Ayrıca fide ve hassas bitkilerin etrafına bakır şerit, iri çakıl veya doğal bariyerler konularak salyangozların geçişi, fiziksel olarak zorlaştırılabilir. Bu önlemler, zararlının tekrar tekrar istila etmesini büyük ölçüde engeller.
Tabiatla uyumlu bir son
Son olarak, toplanan salyangozları, bahçenize fayda sağlayacak şekilde değerlendirebilirsiniz. Dilerseniz salyangozları kompost alanına ya da bahçenizin bir köşesine gömebilirsiniz. Bu yöntemle kabukları zamanla çözülerek toprağa kalsiyum kazandırır, vücutları ise organik madde katkısı sağlar.

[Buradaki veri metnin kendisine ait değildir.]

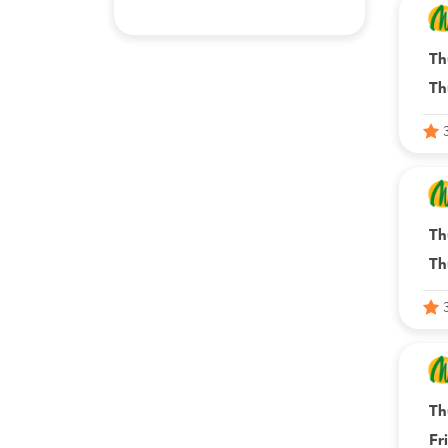
Th
Th
Th
Th
Th
Fr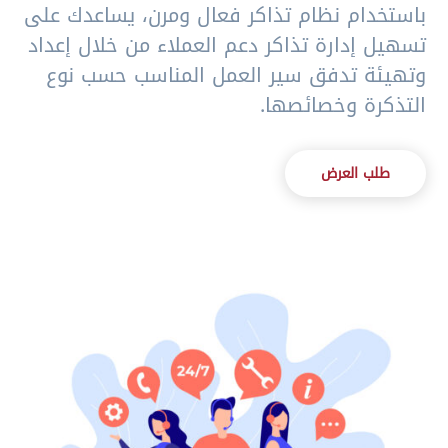
باستخدام نظام تذاكر فعال ومرن، يساعدك على
تسهيل إدارة تذاكر دعم العملاء من خلال إعداد
وتهيئة تدفق سير العمل المناسب حسب نوع
التذكرة وخصائصها.
طلب العرض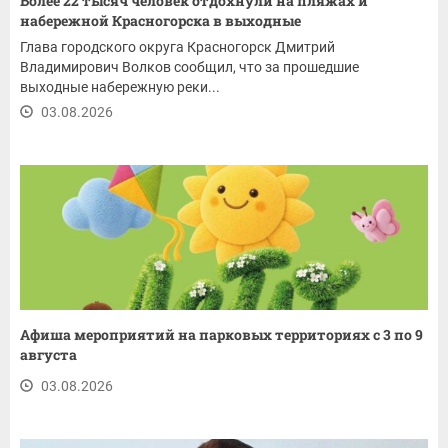
Более 22 тысяч человек отдохнули на пляжах и
набережной Красногорска в выходные
Глава городского округа Красногорск Дмитрий
Владимирович Волков сообщил, что за прошедшие
выходные набережную реки...
03.08.2026
Афиша мероприятий на парковых территориях с 3 по 9
августа
03.08.2026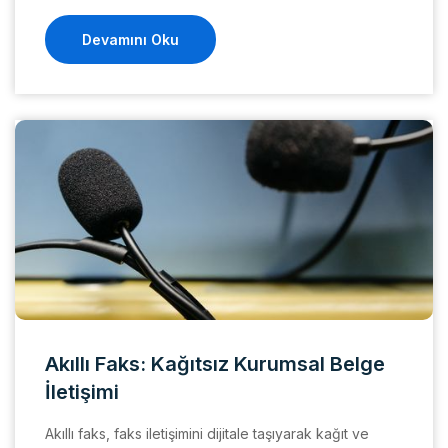
Devamını Oku
Akıllı Faks: Kağıtsız Kurumsal Belge
İletişimi
Akıllı faks, faks iletişimini dijitale taşıyarak kağıt ve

Zararlı da olsalar, bu canlıların döngüye faydayla katılması mümkündür. Doğayla kavga etmek değil, dengeyi korumak esastır.
Pratik Tavsiyeler
– Sabah erkenden kontrol edin, elle toplayın.
– Bitki çevresine tuz, kül veya kireç serpin (ama dikkatli kullanın).
– Bakır şerit, çakıl, yumurta kabuğu gibi geçiş engelleri oluşturun.
– Kimyasal yemleri yalnızca gerektiğinde ve dikkatle kullanın.